1. The problem statement, all variables and given/known data

Hello everyone,

I'm in need of some assistance in regards to deriving an equation from a graph. I have been tasked to graph information which I've collected through experimentation and then write an equation to represent the graph.

I'm stuck at steps 3 and 4 and I am not really sure on how to approach the questions. I know that I have a power graph and if I square the frequencies that I obtained I come to a linear graph.

Here is a direct link to the graphs that I've made:

Firstly, you only need to derive an equation from linear graph (the one with the straight line), not the curved one.

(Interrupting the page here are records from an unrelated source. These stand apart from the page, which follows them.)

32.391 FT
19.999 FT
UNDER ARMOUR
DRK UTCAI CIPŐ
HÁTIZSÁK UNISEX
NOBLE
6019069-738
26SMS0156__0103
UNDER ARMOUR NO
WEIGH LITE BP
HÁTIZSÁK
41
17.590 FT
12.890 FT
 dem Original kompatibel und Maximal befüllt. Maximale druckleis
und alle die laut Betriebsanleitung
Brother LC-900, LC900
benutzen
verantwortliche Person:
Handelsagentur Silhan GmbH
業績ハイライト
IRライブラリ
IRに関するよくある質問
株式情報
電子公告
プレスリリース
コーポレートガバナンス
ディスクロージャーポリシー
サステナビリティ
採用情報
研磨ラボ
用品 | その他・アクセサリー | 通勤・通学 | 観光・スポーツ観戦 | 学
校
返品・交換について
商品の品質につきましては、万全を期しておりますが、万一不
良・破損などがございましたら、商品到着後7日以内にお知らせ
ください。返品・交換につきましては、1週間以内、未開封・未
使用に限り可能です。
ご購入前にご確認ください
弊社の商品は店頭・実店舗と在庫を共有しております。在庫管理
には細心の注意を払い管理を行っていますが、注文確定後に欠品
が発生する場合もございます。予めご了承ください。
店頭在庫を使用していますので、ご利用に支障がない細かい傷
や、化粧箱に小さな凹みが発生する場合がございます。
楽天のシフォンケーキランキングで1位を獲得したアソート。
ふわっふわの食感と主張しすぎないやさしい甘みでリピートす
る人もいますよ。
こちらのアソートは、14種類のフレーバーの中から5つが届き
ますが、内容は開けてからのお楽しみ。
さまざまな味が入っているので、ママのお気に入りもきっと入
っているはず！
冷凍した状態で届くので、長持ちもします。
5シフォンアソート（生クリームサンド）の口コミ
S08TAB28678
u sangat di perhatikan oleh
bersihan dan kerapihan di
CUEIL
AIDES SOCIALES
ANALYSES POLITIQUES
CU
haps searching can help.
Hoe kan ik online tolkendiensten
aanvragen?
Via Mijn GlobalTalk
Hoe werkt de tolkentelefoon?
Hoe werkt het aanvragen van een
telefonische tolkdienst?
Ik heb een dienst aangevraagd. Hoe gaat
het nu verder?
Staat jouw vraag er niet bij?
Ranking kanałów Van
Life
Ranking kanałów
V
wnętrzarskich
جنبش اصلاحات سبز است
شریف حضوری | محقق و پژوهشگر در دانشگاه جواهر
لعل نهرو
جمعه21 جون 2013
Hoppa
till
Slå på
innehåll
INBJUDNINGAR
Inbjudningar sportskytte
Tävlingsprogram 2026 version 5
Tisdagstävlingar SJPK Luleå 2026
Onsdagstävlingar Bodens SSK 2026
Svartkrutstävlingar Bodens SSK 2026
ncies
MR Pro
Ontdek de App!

So looking at you graph, you have a (roughly :s) straight line when you plot F_{c} vs. f^{2} and therefore you can say that that F_{c}[itex]\propto[/itex]f^{2}. Now, you should be able to write an expression with a constant of proportionality, and what is the general expression for a straight line...?

Well the general expression for a straight line is Ax + By + C = 0, or y = mx + b.

I know it's a very rough linear graph but my teacher only wants the use of whole numbers such as 2 or 3 rather than decimals as exponents. So from here how would I write the proportionality statement of Fc[itex]\propto[/itex]f^2 using the equation of the linear graph?

Fc[itex]\propto[/itex]f^2 if I remember correctly, becomes an equation such as [itex]Fc = Kf^2[/itex] where K is a constant. Is this true?

P.S. I'm new to the latex system so please bare with me ...

y is the same as f (x) where f is centripetal force, and x represents frequency. So could I then say that Fc(frequency) = mx + b ? or am I missing something here?

Looks good to me . Depending on your data you may have to add in a constant (which would be the y axis intercept + C), but this constant would be due to the standard error of your data. And yes k would represent the gradient of the line, if you have a proper line fitting program I would use that, but failing that excel does a reasonable job of plotting lines of bet fit.

Then my guess would be the line of best fit drawn by excel would be sufficient for High School level, but it might be worth checking with your teacher.